* Task brief
The number needed is how many lines in these entries contain "Auvergne"; give it alone.
* * * * *
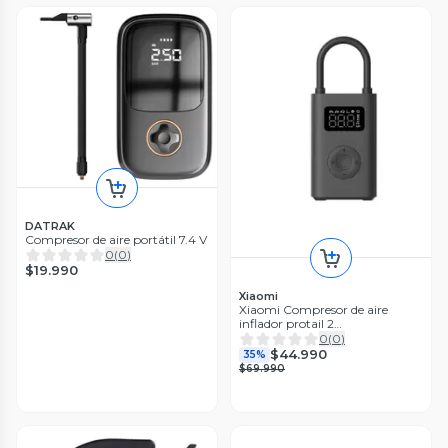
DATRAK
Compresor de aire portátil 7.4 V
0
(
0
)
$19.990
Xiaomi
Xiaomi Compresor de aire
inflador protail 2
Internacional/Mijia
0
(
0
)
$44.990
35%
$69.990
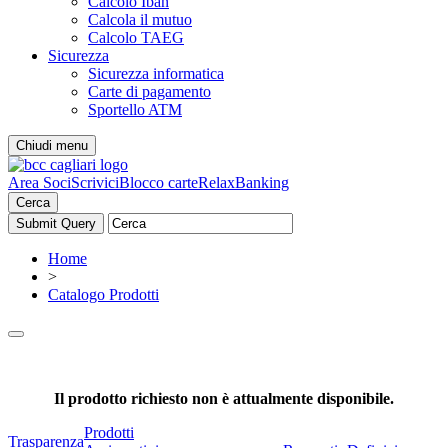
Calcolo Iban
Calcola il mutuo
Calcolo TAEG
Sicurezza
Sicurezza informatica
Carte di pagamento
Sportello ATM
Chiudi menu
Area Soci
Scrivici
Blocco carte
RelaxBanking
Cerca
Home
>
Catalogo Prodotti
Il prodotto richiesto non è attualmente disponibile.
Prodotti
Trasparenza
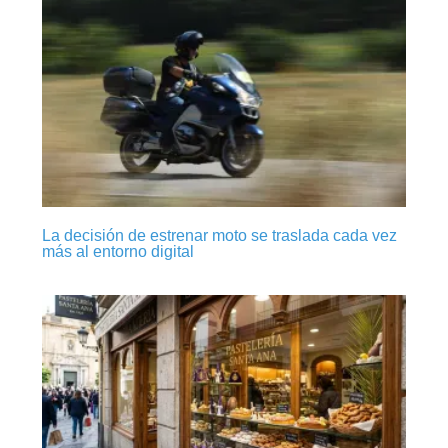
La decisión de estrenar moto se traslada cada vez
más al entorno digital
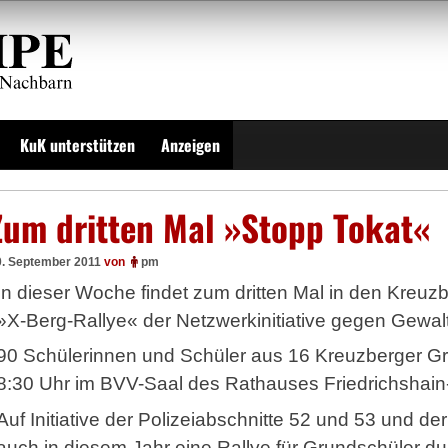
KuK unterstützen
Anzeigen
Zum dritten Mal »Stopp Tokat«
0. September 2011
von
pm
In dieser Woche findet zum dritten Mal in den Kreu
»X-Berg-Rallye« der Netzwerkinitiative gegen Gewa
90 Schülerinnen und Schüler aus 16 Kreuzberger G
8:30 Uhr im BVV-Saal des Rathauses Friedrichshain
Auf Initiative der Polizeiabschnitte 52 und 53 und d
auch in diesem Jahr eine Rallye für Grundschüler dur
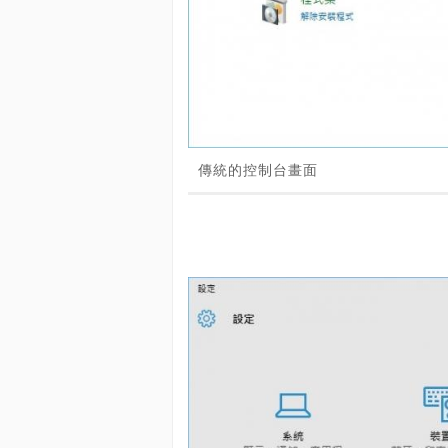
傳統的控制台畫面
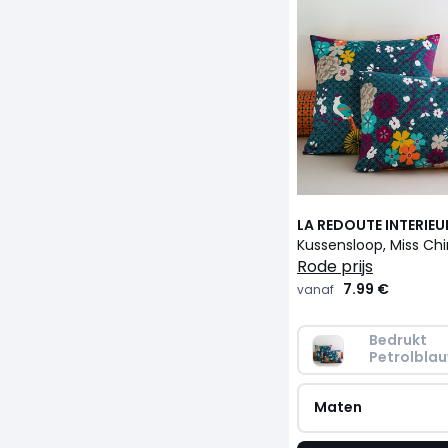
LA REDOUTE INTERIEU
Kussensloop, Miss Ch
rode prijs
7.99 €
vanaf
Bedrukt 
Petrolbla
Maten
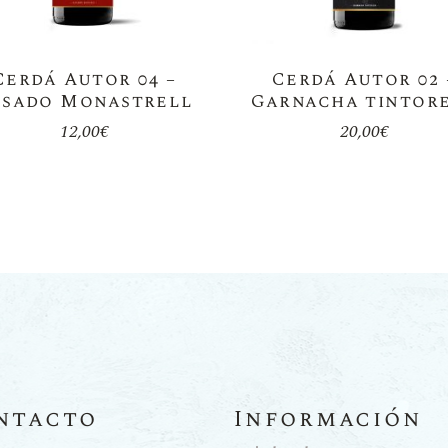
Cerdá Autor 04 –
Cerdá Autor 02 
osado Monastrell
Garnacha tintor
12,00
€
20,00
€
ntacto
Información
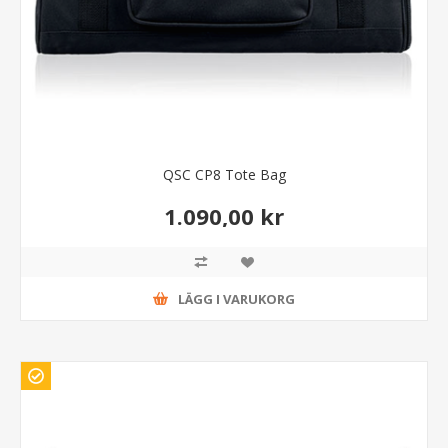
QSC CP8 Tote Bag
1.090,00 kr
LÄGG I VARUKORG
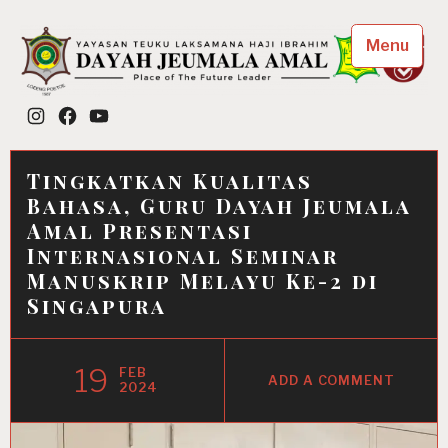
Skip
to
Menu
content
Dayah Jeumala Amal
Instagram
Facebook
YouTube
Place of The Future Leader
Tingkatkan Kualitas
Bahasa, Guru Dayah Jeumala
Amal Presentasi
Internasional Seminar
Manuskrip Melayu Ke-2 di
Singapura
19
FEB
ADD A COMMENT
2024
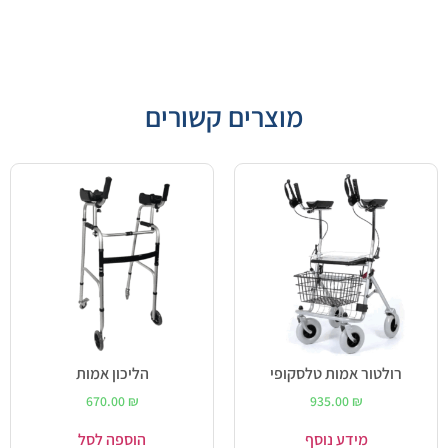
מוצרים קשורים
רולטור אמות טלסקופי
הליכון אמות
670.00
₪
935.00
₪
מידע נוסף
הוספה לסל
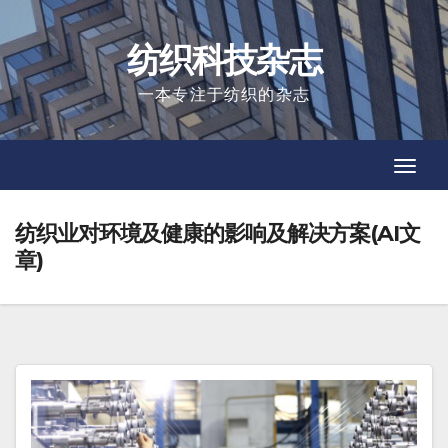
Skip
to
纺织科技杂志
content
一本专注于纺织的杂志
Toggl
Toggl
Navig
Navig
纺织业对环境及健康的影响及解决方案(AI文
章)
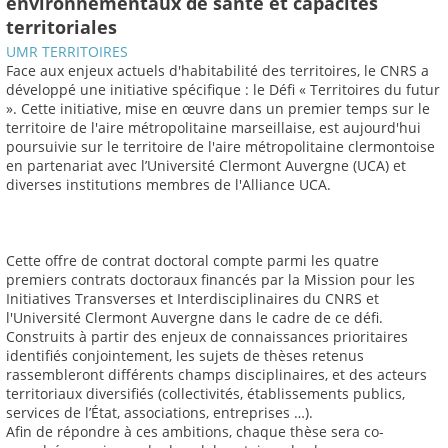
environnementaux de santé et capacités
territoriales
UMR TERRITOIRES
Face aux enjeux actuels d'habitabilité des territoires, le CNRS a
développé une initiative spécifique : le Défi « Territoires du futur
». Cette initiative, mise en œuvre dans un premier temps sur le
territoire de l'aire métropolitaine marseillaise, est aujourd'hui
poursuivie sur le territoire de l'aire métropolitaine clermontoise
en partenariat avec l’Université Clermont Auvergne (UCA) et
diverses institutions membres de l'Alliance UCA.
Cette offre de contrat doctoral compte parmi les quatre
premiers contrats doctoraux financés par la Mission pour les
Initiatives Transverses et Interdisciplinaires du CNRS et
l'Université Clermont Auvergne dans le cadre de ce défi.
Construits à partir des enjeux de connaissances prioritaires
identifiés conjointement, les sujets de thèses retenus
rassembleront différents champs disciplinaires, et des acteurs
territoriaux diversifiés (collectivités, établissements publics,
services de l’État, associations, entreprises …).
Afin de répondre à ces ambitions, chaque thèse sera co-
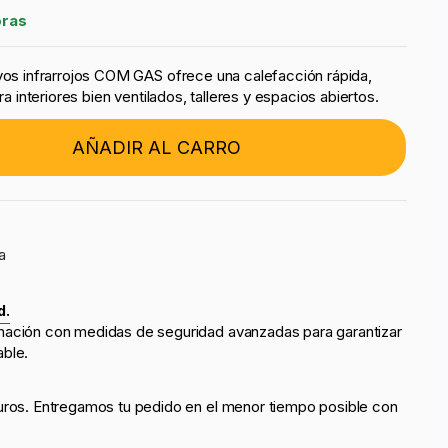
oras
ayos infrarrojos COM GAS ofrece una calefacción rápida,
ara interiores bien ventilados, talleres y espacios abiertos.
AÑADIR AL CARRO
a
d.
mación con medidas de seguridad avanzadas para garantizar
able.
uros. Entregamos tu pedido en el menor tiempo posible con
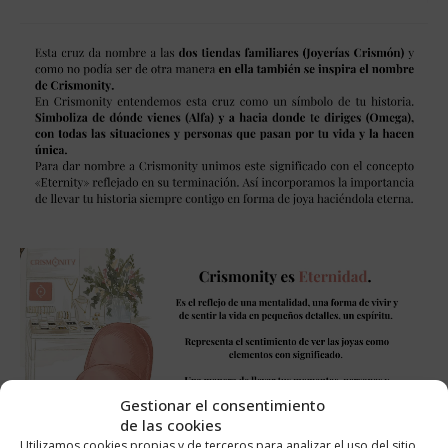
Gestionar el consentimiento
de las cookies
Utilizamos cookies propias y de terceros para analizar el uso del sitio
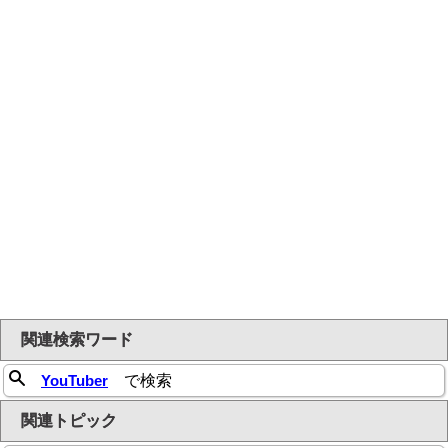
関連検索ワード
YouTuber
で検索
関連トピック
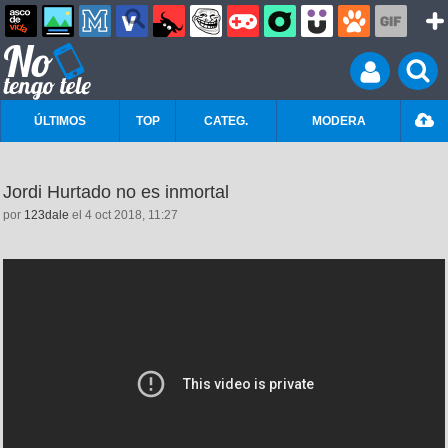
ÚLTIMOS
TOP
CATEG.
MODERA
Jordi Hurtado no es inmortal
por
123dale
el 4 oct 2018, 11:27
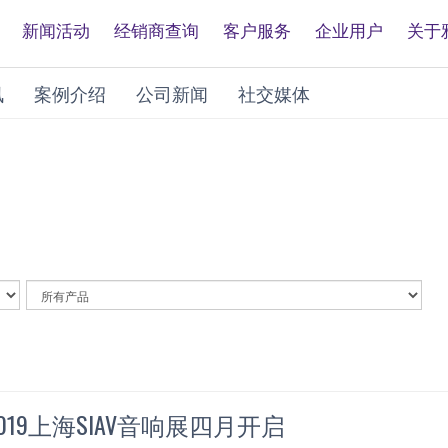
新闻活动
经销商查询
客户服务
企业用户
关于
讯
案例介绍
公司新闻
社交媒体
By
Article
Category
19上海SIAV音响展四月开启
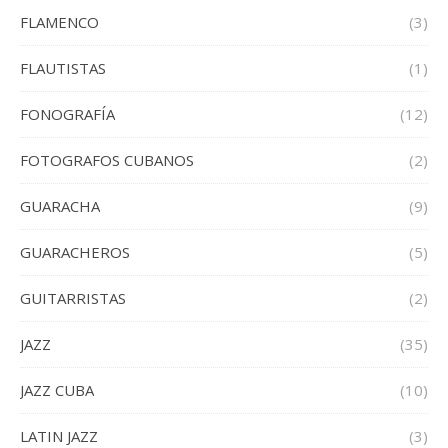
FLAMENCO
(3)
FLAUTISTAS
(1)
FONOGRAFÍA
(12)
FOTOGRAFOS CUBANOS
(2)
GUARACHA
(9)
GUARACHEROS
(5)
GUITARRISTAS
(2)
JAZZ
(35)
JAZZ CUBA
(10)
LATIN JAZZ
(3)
* * * * *
* Finished task
2